Task: When you copy the data that follows, reproduce every word exactly and leave out the images.

Collection entries:
• • •

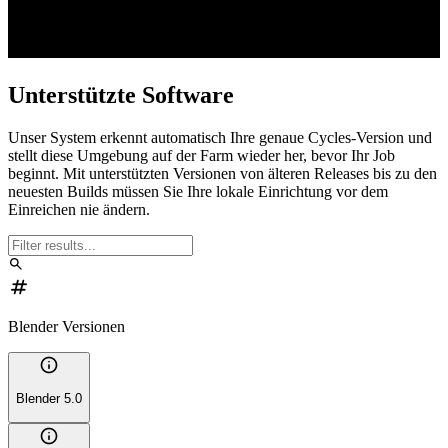
Unterstützte Software
Unser System erkennt automatisch Ihre genaue Cycles-Version und
stellt diese Umgebung auf der Farm wieder her, bevor Ihr Job
beginnt. Mit unterstützten Versionen von älteren Releases bis zu den
neuesten Builds müssen Sie Ihre lokale Einrichtung vor dem
Einreichen nie ändern.
search
numbers
Blender Versionen
info
Blender 5.0
info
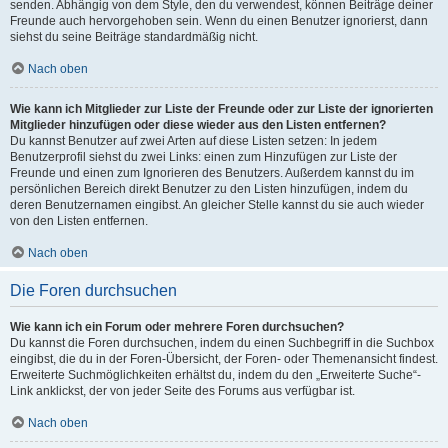
senden. Abhängig von dem Style, den du verwendest, können Beiträge deiner
Freunde auch hervorgehoben sein. Wenn du einen Benutzer ignorierst, dann
siehst du seine Beiträge standardmäßig nicht.
Nach oben
Wie kann ich Mitglieder zur Liste der Freunde oder zur Liste der ignorierten
Mitglieder hinzufügen oder diese wieder aus den Listen entfernen?
Du kannst Benutzer auf zwei Arten auf diese Listen setzen: In jedem
Benutzerprofil siehst du zwei Links: einen zum Hinzufügen zur Liste der
Freunde und einen zum Ignorieren des Benutzers. Außerdem kannst du im
persönlichen Bereich direkt Benutzer zu den Listen hinzufügen, indem du
deren Benutzernamen eingibst. An gleicher Stelle kannst du sie auch wieder
von den Listen entfernen.
Nach oben
Die Foren durchsuchen
Wie kann ich ein Forum oder mehrere Foren durchsuchen?
Du kannst die Foren durchsuchen, indem du einen Suchbegriff in die Suchbox
eingibst, die du in der Foren-Übersicht, der Foren- oder Themenansicht findest.
Erweiterte Suchmöglichkeiten erhältst du, indem du den „Erweiterte Suche“-
Link anklickst, der von jeder Seite des Forums aus verfügbar ist.
Nach oben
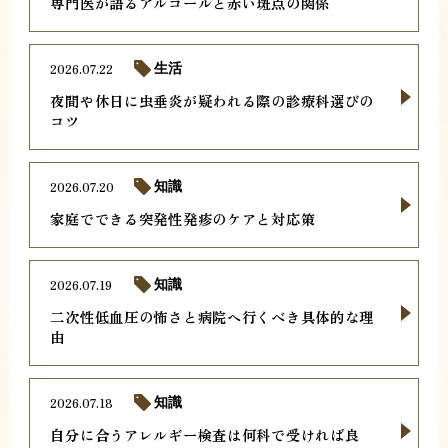
専門医が語るアルコールと赤い斑点の関係
2026.07.22
生活
夜間や休日に虫垂炎が疑われる際の診療科選びの
コツ
2026.07.20
知識
家庭でできる突発性発疹のケアと対応策
2026.07.19
知識
二次性低血圧の怖さと病院へ行くべき具体的な理
由
2026.07.18
知識
自分に合うアレルギー検査は何科で受ければ良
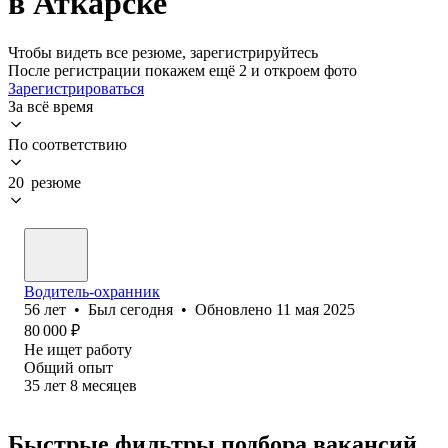
в Аткарске
Чтобы видеть все резюме, зарегистрируйтесь
После регистрации покажем ещё 2 и откроем фото
Зарегистрироваться
За всё время
По соответствию
20 резюме
Водитель-охранник
56
лет
•
Был
сегодня
•
Обновлено
11 мая 2025
80 000
₽
Не ищет работу
Общий опыт
35
лет
8
месяцев
Быстрые фильтры подбора вакансий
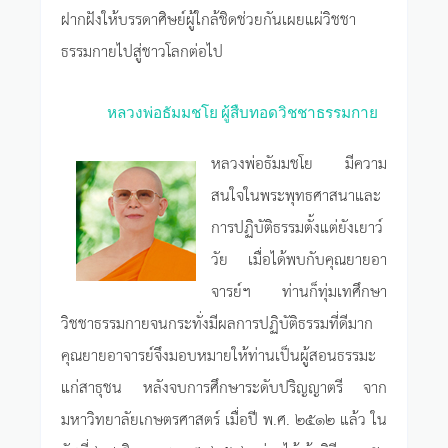
ฝากฝังให้บรรดาศิษย์ผู้ใกล้ชิดช่วยกันเผยแผ่วิชชา
ธรรมกายไปสู่ชาวโลกต่อไป
หลวงพ่อธัมมชโย ผู้สืบทอดวิชชาธรรมกาย
หลวงพ่อธัมมชโย มีความ
สนใจในพระพุทธศาสนาและ
การปฏิบัติธรรมตั้งแต่ยังเยาว์
วัย เมื่อได้พบกับคุณยายอา
จารย์ฯ ท่านก็ทุ่มเทศึกษา
วิชชาธรรมกายจนกระทั่งมีผลการปฏิบัติธรรมที่ดีมาก
คุณยายอาจารย์จึงมอบหมายให้ท่านเป็นผู้สอนธรรมะ
แก่สาธุชน หลังจบการศึกษาระดับปริญญาตรี จาก
มหาวิทยาลัยเกษตรศาสตร์ เมื่อปี พ.ศ. ๒๕๑๒ แล้ว ใน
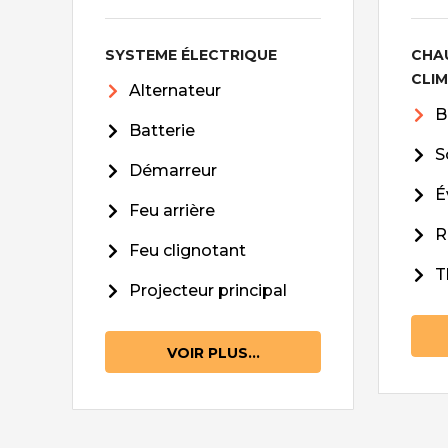
SYSTEME ÉLECTRIQUE
CHA
CLI
Alternateur
B
Batterie
S
Démarreur
É
Feu arrière
R
Feu clignotant
T
Projecteur principal
VOIR PLUS...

• • •

Result for this task:
Unterstützte Software
Unser System erkennt automatisch Ihre genaue Cycles-Version und
stellt diese Umgebung auf der Farm wieder her, bevor Ihr Job
beginnt. Mit unterstützten Versionen von älteren Releases bis zu den
neuesten Builds müssen Sie Ihre lokale Einrichtung vor dem
Einreichen nie ändern.
search
numbers
Blender Versionen
info
Blender 5.0
info
senden. Abhängig von dem Style, den du verwendest, können Beiträge deiner
Freunde auch hervorgehoben sein. Wenn du einen Benutzer ignorierst, dann
siehst du seine Beiträge standardmäßig nicht.
Nach oben
Wie kann ich Mitglieder zur Liste der Freunde oder zur Liste der ignorierten
Mitglieder hinzufügen oder diese wieder aus den Listen entfernen?
Du kannst Benutzer auf zwei Arten auf diese Listen setzen: In jedem
Benutzerprofil siehst du zwei Links: einen zum Hinzufügen zur Liste der
Freunde und einen zum Ignorieren des Benutzers. Außerdem kannst du im
persönlichen Bereich direkt Benutzer zu den Listen hinzufügen, indem du
deren Benutzernamen eingibst. An gleicher Stelle kannst du sie auch wieder
von den Listen entfernen.
Nach oben
Die Foren durchsuchen
Wie kann ich ein Forum oder mehrere Foren durchsuchen?
Du kannst die Foren durchsuchen, indem du einen Suchbegriff in die Suchbox
eingibst, die du in der Foren-Übersicht, der Foren- oder Themenansicht findest.
Erweiterte Suchmöglichkeiten erhältst du, indem du den „Erweiterte Suche“-
Link anklickst, der von jeder Seite des Forums aus verfügbar ist.
Nach oben
専門医が語るアルコールと赤い斑点の関係
2026.07.22
生活
夜間や休日に虫垂炎が疑われる際の診療科選びの
コツ
2026.07.20
知識
家庭でできる突発性発疹のケアと対応策
2026.07.19
知識
二次性低血圧の怖さと病院へ行くべき具体的な理
由
2026.07.18
知識
自分に合うアレルギー検査は何科で受ければ良
в Аткарске
Чтобы видеть все резюме, зарегистрируйтесь
После регистрации покажем ещё 2 и откроем фото
Зарегистрироваться
За всё время
По соответствию
20 резюме
Водитель-охранник
56
лет
•
Был
сегодня
•
Обновлено
11 мая 2025
80 000
₽
Не ищет работу
Общий опыт
35
лет
8
месяцев
Быстрые фильтры подбора вакансий
ฝากฝังให้บรรดาศิษย์ผู้ใกล้ชิดช่วยกันเผยแผ่วิชชา
ธรรมกายไปสู่ชาวโลกต่อไป
หลวงพ่อธัมมชโย ผู้สืบทอดวิชชาธรรมกาย
หลวงพ่อธัมมชโย มีความ
สนใจในพระพุทธศาสนาและ
การปฏิบัติธรรมตั้งแต่ยังเยาว์
วัย เมื่อได้พบกับคุณยายอา
จารย์ฯ ท่านก็ทุ่มเทศึกษา
วิชชาธรรมกายจนกระทั่งมีผลการปฏิบัติธรรมที่ดีมาก
คุณยายอาจารย์จึงมอบหมายให้ท่านเป็นผู้สอนธรรมะ
แก่สาธุชน หลังจบการศึกษาระดับปริญญาตรี จาก
มหาวิทยาลัยเกษตรศาสตร์ เมื่อปี พ.ศ. ๒๕๑๒ แล้ว ใน
SYSTEME ÉLECTRIQUE
CHA
CLI
Alternateur
B
Batterie
S
Démarreur
É
Feu arrière
R
Feu clignotant
T
Projecteur principal
VOIR PLUS...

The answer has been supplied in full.